Hattie has identified 138 influences on student achievement and ranked them by degree of effectiveness. Here’s his top ten.
As you clearly see, providing formative evaluation ranks third (formative means low or no point value). Let me repeat this: testing has the third most powerful effect on learning among hundreds of investigated variables.
The thing is, formative assessments do two main things.
- They measure learning
- They strengthen learning
First, progress monitoring provides a great window into where you’re at as well as what works and what doesn’t, which allows both the teacher and the student to adjust accordingly. And the more often they get this feedback, the faster they can course correct.

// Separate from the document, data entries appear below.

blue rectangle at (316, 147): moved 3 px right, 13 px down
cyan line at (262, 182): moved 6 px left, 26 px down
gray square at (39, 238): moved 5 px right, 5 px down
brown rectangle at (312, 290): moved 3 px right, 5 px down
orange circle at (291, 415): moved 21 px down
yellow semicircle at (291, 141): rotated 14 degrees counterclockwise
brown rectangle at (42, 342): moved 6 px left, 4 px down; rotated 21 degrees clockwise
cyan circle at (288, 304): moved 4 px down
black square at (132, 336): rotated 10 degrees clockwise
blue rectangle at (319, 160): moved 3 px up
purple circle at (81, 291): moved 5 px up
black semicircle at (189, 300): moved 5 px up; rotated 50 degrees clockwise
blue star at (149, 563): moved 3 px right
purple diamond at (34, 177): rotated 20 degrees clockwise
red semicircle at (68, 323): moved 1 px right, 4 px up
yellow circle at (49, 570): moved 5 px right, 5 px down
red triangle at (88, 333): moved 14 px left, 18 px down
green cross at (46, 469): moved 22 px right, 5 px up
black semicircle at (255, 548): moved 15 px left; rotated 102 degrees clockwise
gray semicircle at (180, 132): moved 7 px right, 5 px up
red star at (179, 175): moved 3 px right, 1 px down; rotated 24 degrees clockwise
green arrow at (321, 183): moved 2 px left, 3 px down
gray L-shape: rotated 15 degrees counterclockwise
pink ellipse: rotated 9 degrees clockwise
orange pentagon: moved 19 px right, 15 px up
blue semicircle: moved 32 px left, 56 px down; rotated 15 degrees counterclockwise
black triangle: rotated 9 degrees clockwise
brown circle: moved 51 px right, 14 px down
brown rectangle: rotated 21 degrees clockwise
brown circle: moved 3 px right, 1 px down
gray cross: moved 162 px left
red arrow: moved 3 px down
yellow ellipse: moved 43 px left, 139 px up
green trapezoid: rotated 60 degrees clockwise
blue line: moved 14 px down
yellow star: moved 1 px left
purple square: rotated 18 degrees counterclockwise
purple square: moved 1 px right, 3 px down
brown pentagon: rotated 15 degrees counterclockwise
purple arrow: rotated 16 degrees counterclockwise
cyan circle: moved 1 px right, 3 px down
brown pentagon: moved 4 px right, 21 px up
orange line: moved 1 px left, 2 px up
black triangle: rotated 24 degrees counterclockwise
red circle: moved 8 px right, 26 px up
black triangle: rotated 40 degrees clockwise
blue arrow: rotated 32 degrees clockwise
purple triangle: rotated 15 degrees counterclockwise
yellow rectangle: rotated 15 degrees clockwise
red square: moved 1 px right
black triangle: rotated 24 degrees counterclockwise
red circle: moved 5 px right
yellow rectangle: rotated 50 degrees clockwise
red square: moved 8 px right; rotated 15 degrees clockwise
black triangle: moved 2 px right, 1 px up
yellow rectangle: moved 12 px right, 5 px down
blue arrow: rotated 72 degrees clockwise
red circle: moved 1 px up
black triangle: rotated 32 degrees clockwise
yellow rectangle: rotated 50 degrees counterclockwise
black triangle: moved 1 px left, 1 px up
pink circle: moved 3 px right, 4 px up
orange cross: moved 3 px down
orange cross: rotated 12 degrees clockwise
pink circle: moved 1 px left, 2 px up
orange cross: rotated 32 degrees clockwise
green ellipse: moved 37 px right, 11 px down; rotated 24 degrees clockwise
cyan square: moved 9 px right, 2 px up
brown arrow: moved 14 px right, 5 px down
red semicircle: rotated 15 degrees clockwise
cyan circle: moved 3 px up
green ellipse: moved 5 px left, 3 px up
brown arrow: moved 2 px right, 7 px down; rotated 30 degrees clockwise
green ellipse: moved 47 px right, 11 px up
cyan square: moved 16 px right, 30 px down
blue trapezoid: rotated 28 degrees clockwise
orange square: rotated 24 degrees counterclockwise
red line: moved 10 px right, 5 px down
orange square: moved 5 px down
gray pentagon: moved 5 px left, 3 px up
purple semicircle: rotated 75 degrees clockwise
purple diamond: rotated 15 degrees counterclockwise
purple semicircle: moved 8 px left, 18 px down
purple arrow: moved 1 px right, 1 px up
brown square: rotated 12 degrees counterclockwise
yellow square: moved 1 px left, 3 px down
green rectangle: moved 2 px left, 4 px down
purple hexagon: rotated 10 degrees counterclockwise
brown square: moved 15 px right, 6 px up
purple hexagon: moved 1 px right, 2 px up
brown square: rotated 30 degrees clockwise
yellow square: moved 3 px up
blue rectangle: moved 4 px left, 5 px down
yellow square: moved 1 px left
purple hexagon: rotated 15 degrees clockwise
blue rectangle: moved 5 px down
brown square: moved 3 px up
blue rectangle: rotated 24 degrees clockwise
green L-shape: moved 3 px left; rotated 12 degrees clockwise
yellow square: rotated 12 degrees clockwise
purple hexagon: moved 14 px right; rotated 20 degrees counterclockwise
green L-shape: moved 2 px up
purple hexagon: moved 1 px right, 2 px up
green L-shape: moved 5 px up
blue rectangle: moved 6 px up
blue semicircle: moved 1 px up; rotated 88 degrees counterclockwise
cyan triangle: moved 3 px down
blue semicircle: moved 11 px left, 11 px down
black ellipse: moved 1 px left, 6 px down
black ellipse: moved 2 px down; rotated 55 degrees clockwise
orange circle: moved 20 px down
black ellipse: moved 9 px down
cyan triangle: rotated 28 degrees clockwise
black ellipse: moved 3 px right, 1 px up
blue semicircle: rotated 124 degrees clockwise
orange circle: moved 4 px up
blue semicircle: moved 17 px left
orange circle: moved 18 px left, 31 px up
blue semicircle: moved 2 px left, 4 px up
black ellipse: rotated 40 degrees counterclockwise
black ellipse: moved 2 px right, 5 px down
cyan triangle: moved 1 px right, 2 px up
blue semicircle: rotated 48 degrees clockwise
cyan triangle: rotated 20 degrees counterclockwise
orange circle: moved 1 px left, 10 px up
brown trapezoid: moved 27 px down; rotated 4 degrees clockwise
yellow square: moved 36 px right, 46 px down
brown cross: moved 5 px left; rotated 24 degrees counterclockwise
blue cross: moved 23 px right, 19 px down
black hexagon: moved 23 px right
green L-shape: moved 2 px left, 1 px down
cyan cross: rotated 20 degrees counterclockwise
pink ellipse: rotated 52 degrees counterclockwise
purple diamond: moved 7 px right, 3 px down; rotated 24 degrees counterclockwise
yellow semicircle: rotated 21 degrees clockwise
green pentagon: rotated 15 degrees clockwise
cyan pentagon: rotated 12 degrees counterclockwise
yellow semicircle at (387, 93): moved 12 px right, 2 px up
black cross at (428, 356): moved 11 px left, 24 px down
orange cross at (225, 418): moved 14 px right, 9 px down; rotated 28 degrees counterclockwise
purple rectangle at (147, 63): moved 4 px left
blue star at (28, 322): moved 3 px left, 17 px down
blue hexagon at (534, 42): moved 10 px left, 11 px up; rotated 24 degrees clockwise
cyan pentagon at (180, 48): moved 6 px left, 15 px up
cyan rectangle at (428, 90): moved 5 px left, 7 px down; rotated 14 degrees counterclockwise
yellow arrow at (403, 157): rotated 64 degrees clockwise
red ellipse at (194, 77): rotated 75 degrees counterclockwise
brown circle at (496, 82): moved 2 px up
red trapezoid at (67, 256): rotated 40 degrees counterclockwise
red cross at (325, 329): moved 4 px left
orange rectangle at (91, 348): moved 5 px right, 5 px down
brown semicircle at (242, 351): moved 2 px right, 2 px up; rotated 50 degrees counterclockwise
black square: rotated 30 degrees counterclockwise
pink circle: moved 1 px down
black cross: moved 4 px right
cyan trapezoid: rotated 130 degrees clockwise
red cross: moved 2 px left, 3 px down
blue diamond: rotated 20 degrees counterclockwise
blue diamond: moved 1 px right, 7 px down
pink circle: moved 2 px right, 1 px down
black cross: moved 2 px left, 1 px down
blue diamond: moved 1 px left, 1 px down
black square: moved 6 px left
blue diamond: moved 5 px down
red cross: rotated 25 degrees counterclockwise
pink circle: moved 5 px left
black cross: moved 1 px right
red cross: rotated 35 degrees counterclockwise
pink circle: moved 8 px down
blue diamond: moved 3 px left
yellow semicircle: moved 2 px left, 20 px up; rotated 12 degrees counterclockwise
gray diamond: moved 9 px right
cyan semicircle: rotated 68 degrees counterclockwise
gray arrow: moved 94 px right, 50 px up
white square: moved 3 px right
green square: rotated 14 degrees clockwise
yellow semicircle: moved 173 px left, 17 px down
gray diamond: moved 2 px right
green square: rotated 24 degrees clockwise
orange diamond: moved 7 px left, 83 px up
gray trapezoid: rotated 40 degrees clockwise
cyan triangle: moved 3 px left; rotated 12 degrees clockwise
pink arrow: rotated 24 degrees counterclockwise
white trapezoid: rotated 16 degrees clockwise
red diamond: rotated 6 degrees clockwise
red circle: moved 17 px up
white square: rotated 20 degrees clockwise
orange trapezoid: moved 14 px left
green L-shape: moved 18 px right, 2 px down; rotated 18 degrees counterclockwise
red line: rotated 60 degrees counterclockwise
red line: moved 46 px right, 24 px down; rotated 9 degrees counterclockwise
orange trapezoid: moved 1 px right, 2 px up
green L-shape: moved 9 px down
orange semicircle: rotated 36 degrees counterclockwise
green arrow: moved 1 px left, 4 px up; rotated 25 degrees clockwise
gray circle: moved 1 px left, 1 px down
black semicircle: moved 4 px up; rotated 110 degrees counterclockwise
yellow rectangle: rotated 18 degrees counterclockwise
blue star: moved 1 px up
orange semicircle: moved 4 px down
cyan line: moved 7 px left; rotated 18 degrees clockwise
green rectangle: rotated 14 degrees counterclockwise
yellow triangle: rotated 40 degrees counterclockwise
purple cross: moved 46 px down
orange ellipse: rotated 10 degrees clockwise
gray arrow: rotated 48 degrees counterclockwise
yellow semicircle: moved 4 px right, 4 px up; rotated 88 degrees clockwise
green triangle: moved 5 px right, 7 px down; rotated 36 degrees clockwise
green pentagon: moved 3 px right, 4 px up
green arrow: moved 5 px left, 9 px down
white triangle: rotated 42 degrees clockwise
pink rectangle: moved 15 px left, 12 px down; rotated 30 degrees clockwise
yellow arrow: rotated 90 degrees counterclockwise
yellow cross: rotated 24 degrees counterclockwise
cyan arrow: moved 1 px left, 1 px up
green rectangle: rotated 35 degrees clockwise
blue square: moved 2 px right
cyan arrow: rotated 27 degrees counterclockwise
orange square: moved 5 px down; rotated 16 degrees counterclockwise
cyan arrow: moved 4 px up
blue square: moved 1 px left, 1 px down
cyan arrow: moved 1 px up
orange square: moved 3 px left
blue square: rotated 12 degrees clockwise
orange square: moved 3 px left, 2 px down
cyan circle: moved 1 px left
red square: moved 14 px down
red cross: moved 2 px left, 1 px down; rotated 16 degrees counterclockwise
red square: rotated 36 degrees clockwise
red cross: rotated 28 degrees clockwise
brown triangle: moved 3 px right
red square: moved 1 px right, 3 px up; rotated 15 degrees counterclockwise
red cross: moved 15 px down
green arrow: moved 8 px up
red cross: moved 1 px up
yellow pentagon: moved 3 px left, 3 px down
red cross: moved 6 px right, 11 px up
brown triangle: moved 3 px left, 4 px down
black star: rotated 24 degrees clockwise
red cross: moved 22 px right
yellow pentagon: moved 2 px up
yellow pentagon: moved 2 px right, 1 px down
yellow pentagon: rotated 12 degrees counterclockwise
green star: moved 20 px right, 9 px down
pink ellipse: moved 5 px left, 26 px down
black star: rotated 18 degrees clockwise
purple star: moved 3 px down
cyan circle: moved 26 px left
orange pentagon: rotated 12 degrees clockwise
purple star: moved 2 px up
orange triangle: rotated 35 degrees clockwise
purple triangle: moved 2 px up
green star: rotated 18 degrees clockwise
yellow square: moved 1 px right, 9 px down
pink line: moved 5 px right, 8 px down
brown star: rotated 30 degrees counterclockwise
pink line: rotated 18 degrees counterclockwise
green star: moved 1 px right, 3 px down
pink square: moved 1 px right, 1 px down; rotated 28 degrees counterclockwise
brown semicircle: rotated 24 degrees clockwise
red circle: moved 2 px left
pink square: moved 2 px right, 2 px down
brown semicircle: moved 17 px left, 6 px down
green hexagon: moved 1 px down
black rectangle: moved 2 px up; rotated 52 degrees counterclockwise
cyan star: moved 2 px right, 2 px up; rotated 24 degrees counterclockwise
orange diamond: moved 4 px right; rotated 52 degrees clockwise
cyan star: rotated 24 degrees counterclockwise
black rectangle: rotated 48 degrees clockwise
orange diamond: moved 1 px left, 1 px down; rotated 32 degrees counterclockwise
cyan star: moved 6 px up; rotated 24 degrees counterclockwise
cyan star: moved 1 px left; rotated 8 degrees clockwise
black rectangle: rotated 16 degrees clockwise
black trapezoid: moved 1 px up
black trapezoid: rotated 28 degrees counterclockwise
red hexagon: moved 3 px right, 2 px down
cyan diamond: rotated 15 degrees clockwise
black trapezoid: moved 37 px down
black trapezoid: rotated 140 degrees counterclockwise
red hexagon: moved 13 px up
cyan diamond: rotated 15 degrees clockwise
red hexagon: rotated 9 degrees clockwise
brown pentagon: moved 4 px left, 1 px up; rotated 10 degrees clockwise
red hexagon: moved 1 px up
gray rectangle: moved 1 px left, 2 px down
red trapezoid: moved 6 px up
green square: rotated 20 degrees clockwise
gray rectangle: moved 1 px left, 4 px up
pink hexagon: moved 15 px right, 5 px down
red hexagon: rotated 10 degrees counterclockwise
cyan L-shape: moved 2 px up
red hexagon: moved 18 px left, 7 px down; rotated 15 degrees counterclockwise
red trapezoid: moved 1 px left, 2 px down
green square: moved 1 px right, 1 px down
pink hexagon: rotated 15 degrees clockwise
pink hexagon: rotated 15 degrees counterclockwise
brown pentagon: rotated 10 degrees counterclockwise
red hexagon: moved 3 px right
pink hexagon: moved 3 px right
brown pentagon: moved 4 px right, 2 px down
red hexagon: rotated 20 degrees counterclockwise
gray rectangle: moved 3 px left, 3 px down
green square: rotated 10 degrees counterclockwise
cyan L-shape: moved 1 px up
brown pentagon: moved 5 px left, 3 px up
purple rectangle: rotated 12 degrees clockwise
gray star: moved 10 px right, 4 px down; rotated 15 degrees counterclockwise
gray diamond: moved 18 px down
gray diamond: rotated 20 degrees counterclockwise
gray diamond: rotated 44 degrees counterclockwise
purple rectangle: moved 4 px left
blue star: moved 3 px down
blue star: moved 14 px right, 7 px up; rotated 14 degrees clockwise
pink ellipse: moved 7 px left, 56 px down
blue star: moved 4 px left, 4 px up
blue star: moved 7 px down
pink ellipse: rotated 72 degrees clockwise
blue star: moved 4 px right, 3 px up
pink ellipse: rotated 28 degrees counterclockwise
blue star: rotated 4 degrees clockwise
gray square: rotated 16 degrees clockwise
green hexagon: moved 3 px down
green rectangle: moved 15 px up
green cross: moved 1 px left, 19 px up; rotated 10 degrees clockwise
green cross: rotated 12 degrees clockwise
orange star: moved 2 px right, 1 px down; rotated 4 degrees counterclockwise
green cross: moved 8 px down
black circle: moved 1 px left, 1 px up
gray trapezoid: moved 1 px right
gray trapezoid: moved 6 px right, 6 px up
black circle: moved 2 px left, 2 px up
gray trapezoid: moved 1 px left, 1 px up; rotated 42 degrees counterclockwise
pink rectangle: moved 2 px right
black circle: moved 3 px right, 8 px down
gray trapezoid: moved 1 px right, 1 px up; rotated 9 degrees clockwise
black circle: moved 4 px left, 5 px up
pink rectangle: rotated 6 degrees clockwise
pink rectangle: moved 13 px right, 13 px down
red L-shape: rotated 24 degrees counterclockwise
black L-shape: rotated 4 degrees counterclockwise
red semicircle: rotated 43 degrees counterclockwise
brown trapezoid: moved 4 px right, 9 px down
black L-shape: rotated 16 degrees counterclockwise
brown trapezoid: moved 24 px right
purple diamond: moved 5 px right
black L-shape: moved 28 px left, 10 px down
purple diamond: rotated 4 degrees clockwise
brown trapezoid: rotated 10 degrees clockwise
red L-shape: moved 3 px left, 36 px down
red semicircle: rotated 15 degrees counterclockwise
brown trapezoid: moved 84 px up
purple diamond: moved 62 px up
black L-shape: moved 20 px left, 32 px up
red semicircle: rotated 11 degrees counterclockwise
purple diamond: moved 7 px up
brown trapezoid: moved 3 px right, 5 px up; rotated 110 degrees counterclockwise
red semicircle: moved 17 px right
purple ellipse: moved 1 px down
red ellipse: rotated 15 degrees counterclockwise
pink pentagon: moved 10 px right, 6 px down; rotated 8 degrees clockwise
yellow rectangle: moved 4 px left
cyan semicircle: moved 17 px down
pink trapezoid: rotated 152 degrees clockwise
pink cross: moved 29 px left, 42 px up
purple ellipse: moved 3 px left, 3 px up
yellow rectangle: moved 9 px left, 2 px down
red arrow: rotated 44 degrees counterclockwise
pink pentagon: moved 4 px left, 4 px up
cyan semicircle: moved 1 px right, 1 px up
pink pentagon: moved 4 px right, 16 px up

Second, many recent studies (most likely included in Hattie’s mega-study) have established that taking tests is one of the best ways to reinforce learning, and that it should be done sooner rather than later (even if you haven’t finished learning).
For example, one of the studies shows that giving short quizzes on a regular basis like I do increases performance by about half a letter grade as opposed to relying on four major exams. The most famous research has been done by Roediger, who has listed ten benefits of testing.
This is the takeaway for peak learners. You really have to stop seeing studying and testing as two different things.